O artista morreu em 2 de agosto de 1989

Já se passaram três décadas desde que Luiz Gonzaga morreu. Mas, apesar do tempo, ele continua presente no cancioneiro brasileiro. De acordo com a Ecad (Escritório Central de Arrecadação e Distribuição), as composições do Rei do Baião são as mais executadas no período junino, entre maio e agosto, no país inteiro.

Luiz Gonzaga nasceu em 13 de dezembro de 1912 no município de Exú-PE, na Fazenda Caiçara, povoado do Araripe que fica a 12km da sede do município, e a 69 km do Crato e 80 km de Juazeiro do Norte.

Foi o segundo filho da senhora, Ana Batista de Jesus Gonzaga do Nascimento e o oitavo de Januário José dos Santos do Nascimento. Luiz Gonzaga foi batizado no dia 5 de janeiro de 1920 na igreja matriz em Exú pelo padre José Fernandes de Medeiros.

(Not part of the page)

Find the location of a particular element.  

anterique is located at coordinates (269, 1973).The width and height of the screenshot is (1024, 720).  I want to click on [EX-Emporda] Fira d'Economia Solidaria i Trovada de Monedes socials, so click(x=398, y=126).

O nome “Luiz” é uma homenagem a Santa Luzia, após o seu Pai Januário ter avistado uma estrela cadente muito luminosa no dia do seu nascimento.

Luiz Gonzaga foi um dos maiores compositores e representantes da música brasileira. Embora ele tenha sido extremamente popular no sertão nordestino, suas canções fizeram sucesso em todo país.

Seus gêneros musicais:

– Baião

– Forró pé-de-serra

– Xaxado

– Xote

– Quadrilha

– Xamego

– Arrasta pé

Luiz Gonzaga sofreu de osteoporose por vários anos. No dia 2 de agosto de 1989, na capital pernambucana, morreu de parada cardíaca, no hospital Santa Joana. Ele foi velado em

Juazeiro do Norte a contragosto do seu filho Gonzaguinha (in memoriam), que solicitou que o corpo do Rei do Baião fosse levado o mais rápido possível para Exú onde foi sepultado.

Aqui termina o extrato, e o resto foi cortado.